ECLI:NL:CRVB:2006:AY5675
Centrale Raad van Beroep
- Hoger beroep
- J. Janssen
- G.J.H. Doornewaard
- J. Brand
- Rechtspraak.nl
Herziening van WAO-uitkering en arbeidsongeschiktheidsevaluatie
In deze zaak gaat het om het hoger beroep van appellante tegen de uitspraak van de rechtbank Alkmaar van 30 maart 2004, waarin het beroep tegen het besluit van het Uwv om de WAO-uitkering van appellante te herzien, ongegrond werd verklaard. Het Uwv had op 28 februari 2003 aan appellante meegedeeld dat haar uitkering, die eerder was vastgesteld op een arbeidsongeschiktheid van 25-35%, per 4 april 2003 zou worden herzien naar een mate van arbeidsongeschiktheid van 15-25%. Appellante was het niet eens met deze herziening en heeft hiertegen bezwaar aangetekend, maar dit bezwaar werd ongegrond verklaard door het Uwv. De rechtbank heeft in de aangevallen uitspraak de beslissing van het Uwv bevestigd.
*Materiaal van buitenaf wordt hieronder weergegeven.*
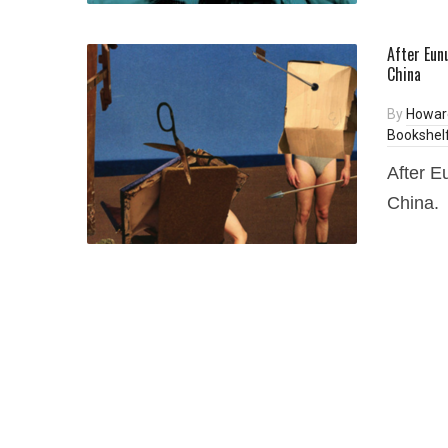
After Eun
China
By
Howar
Bookshel
After E
China.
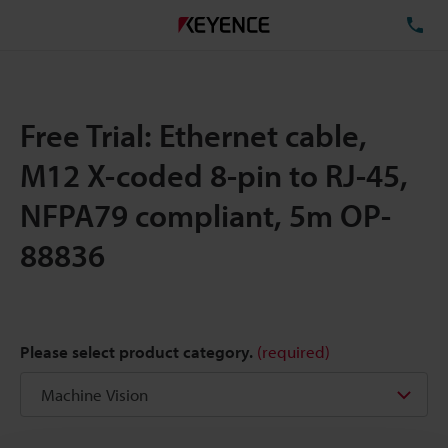
TE
Free Trial: Ethernet cable,
M12 X-coded 8-pin to RJ-45,
NFPA79 compliant, 5m OP-
88836
Please select product category.
(required)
Tijdens de zitting op 8 mei 2006 was appellante niet aanwezig, maar het Uwv werd vertegenwoordigd door mr. J.F.J.A. Jennekens. De Centrale Raad van Beroep heeft de zaak beoordeeld en geconcludeerd dat het Uwv voldoende inzichtelijk heeft gemaakt dat appellante in staat is om de functies van telefonist/receptionist, produktiemedewerker industrie en samensteller metaalwaren te vervullen. De Raad heeft de argumenten van appellante, die in wezen een herhaling waren van eerdere stellingen, niet overtuigend geacht en heeft de beslissing van de rechtbank bevestigd.
De Raad heeft ook overwogen dat het Claim Beoordelings- en Borgingssysteem (CBBS) niet onterecht is gebruikt, aangezien elke keuring op zichzelf staat en het mogelijk is dat er bij herbeoordeling een andere mate van arbeidsongeschiktheid wordt vastgesteld. De Raad heeft geen aanleiding gezien om de uitspraak van de rechtbank te herzien en heeft het hoger beroep van appellante afgewezen. De uitspraak is gedaan door een meervoudige kamer, met J. Janssen als voorzitter en G.J.H. Doornewaard en J. Brand als leden, en is openbaar uitgesproken op 28 juli 2006.